The top court said that these rights are, as recognised in Kesavananda Bharati case, primordial rights and constitute rights under natural law. “The human element in the life of the individual is integrally founded on the sanctity of life. Dignity is associated with liberty and freedom. No civilized state can contemplate an encroachment upon life and personal liberty without the authority of law. Neither life nor liberty are bounties conferred by the state nor does the Constitution create these rights,” he said. Justice Chandrachud added that in the evolution of the doctrine in India, which places the dignity of the individual and freedoms and liberties at the forefront, there have been some verdicts which strike a discordant note.
While citing the ADM Jabalpur case, he said “Right to life has existed even before the advent of the Constitution. In recognising the right, the Constitution does not become the sole repository of the right”. The apex court said that it would be preposterous to suggest that a democratic Constitution without a Bill of Rights would leave individuals governed by the state without either the existence of the right to live or the means of enforcement of the right. “The right to life being inalienable to each individual, it existed prior to the Constitution and continued in force under Article 372 of the Constitution.

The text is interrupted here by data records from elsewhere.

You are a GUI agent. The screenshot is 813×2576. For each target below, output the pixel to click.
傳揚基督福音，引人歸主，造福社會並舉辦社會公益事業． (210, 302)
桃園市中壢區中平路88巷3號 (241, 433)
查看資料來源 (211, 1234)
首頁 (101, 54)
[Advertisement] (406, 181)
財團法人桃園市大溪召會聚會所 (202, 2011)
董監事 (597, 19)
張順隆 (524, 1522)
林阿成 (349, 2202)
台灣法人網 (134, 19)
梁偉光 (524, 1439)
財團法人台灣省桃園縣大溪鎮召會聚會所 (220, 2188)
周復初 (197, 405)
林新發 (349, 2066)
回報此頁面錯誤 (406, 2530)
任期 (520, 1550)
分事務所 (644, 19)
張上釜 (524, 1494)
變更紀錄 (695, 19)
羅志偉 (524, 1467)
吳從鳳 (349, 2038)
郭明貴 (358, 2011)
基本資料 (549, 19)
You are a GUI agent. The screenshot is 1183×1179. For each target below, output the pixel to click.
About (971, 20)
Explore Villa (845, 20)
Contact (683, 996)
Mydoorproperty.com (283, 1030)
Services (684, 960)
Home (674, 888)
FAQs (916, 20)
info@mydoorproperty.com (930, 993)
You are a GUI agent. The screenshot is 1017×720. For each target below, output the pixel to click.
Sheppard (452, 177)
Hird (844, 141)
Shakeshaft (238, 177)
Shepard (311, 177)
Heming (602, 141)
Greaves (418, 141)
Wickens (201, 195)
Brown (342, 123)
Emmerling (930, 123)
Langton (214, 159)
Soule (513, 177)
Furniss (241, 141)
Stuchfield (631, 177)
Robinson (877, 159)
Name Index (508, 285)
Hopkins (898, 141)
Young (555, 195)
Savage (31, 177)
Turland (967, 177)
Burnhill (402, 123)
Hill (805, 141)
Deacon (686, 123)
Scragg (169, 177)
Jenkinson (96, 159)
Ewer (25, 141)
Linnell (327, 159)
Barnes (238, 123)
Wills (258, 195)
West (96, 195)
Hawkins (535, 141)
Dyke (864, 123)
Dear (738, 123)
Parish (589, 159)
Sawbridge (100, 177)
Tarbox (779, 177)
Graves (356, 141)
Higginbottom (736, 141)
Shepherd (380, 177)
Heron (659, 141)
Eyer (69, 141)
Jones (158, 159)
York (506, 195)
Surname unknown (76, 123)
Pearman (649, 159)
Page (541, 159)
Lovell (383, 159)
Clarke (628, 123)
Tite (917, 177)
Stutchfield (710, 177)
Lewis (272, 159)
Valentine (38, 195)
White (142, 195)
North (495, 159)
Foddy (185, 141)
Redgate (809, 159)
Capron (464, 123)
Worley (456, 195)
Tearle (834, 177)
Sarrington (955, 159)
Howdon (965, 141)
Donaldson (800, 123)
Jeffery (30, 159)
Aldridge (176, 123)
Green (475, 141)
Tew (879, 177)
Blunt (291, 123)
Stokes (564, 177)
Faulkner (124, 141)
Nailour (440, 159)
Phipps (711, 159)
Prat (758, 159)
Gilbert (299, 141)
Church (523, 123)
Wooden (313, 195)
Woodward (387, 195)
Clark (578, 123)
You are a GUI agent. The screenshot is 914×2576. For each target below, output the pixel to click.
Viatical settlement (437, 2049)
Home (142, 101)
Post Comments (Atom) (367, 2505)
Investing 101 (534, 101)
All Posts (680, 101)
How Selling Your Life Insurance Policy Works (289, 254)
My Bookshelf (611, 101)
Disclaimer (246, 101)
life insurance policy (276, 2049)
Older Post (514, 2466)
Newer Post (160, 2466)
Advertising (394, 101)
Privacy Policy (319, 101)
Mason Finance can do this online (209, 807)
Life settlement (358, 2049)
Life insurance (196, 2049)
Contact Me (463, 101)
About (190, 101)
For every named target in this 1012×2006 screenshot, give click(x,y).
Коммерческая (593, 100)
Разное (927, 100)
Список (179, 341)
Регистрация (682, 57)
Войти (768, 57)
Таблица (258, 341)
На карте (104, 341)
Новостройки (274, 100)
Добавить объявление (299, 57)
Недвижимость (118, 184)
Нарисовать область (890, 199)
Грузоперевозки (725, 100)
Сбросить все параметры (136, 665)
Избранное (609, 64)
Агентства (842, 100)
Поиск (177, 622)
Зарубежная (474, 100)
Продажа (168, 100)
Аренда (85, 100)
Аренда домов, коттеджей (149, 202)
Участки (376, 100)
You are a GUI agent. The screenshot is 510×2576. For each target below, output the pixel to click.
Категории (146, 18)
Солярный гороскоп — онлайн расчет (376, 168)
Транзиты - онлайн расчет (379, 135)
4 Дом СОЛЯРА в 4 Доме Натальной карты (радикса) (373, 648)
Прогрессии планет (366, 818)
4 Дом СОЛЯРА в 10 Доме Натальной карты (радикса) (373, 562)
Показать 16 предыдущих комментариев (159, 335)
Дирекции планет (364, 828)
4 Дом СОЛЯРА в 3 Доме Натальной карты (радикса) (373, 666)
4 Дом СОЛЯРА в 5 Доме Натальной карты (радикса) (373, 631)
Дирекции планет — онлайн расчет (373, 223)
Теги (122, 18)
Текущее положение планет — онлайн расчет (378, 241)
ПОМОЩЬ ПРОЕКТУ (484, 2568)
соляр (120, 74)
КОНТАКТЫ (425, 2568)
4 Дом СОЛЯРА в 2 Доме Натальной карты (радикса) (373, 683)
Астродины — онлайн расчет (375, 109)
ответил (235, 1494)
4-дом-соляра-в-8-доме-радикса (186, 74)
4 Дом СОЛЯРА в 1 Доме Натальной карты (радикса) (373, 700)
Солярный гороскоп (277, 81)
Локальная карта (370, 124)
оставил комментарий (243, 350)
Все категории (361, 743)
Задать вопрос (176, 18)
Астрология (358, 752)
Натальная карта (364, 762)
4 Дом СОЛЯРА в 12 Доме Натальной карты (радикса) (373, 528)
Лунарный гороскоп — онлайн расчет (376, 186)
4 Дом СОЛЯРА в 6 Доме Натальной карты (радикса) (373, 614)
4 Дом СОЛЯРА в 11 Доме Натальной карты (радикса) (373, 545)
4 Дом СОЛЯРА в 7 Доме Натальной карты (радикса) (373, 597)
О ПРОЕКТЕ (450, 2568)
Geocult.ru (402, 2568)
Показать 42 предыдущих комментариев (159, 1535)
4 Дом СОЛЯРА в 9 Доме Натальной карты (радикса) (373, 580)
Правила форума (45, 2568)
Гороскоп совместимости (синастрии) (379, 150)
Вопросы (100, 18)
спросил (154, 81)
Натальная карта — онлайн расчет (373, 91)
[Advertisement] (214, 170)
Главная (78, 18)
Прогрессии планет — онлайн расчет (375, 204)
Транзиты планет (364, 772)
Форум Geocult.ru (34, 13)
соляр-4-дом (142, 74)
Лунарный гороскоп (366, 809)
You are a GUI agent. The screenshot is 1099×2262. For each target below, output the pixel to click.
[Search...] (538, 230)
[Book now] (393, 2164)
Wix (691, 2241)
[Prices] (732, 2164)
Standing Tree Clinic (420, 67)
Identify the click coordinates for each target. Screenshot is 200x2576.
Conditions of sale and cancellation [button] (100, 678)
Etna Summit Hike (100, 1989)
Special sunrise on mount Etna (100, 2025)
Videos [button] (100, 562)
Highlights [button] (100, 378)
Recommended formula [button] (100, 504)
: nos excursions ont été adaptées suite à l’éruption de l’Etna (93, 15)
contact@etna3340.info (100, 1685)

“Justice Khanna was clearly right in holding that the recognition of the right to life and personal liberty under the Constitution does not denude the existence of that right, apart from it nor can there be a fatuous assumption that in adopting the Constitution the people of India surrendered the most precious aspect of the human persona, namely, life, liberty and freedom to the state on whose mercy these rights would depend,” he said in his 266-page verdict. Justice Chandrachud said the power of the court to issue a writ of Habeas Corpus (a writ requiring a person under arrest to be brought before a judge or into court) is a precious and undeniable feature of the rule of law.
Elaborating on the rights, the apex court said that “a constitutional democracy can survive when citizens have an undiluted assurance that the rule of law will protect their rights and liberties against any invasion by the state and that judicial remedies would be available to ask searching questions and expect answers when a citizen has been deprived of these most precious rights”. Justice Chandrachud said, “ADM Jabalpur decision must be and is accordingly overruled. We also overrule the decision in Union of India v/s Bhanudas Krishna Gawde, which followed ADM Jabalpur”.
It said that though several verdicts pronouned by apex court after the 1976 verdict “impliedly” overruled the decision of ADM Jabalpur, “We now expressly do so”. Justice R F Nariman, who was also on the nine-judge bench and concurred with the findings of other judges that Right to Privacy is a fundamental right, termed Justice Khanna’s dissent as “remarkable”. In the footnote of his 122-page verdict, Justice Nariman said that Justice H R Khanna was in line to be next Chief Justice of India but was superseded because of the dissenting views he expressed in the judgment.